3. In 1963 a second parcel was sold by Harris to Jackson, Crouch and Fisher (Fisher), who in turn sold the property to the Weisels in May 1964. Fisher used the road. Mr. Weisel testified they used the property only for picnics about four times a year. The chain of title thereafter was: Weisel to Valley Cedar Products in June 1968, Valley Cedar Products to Smith in January 1971, and Smith to Robertson in February 1972. In July 1973, Robertson sold this parcel to defendants Dypvik. An old homestead with remnants of a garden, fruit trees and a house dating back to pre-1900 was located on this property. The road had been used for an old mercury mine located on this property during the 1800s. Mr. Dypvik had a conversation concerning their right to use the road with plaintiff Thomson before they purchased this parcel and continued to use the road without seeking permission from anyone. The Dypviks built a home and a large pond upon the property and resided there for a number of years. Later the Dypviks purchased a smaller parcel to the west of this parcel (see paragraph 6, immediately below).
4. Another parcel, which had a home upon it, was sold to defendants Matsumotos in May 1965 (they settled with plaintiff). In 1959, this home was believed to be 25–30 years old.
5. Each deed, starting with Harris and running to the above defendants, provided for a non-exclusive 60 foot wide easement for ingress and egress and the installation and maintenance of public utilities, the center of which was the center of Twin Falls Creek Road.
6. Harris sold the fourth parcel to Hernandez, who sold it to Kaufer who finally conveyed to Dypvik.
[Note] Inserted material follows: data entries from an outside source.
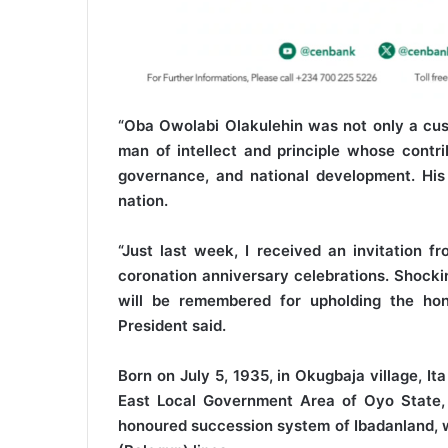
“Oba Owolabi Olakulehin was not only a custo
man of intellect and principle whose contr
governance, and national development. His 
nation.
“Just last week, I received an invitation f
coronation anniversary celebrations. Shocki
will be remembered for upholding the hono
President said.
Born on July 5, 1935, in Okugbaja village, I
East Local Government Area of Oyo State,
honoured succession system of Ibadanland, wh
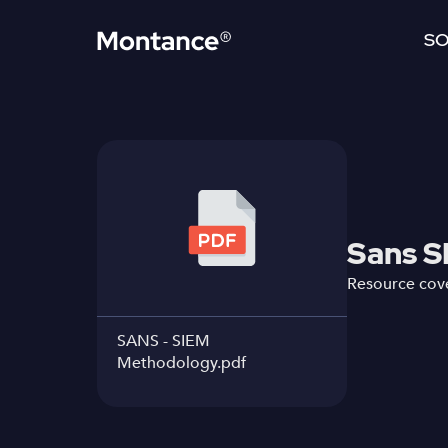
SO
Sans S
Resource cove
SANS - SIEM
Methodology.pdf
It was a smaller parcel than the one he acquired from Robertson and was contiguous with it, however, the road did not pass through this parcel. Harris used a different real estate firm for the sale to Hernandez, which might explain the fact that the 60 foot right-of-way specified in the other deeds did not appear in this chain of title until Hernandez conveyed to Kaufner.
7. After first securing the advice of an attorney regarding the existence of an easement enabling them to reach the property, the defendants Steiner purchased their land in March 1963 from the Bohnetts and used the road on a regular basis. The Steiner deed contained no language regarding a right-of-way. The remains of an old house and barn found on Steiner's property were described in a government survey done in 1871.
B. Plaintiffs' Title
The Stalbergs bought their property in October 1961, at which time it had a small cabin and barn on it. Later they built a home on the property where Mrs. Stalberg currently resides.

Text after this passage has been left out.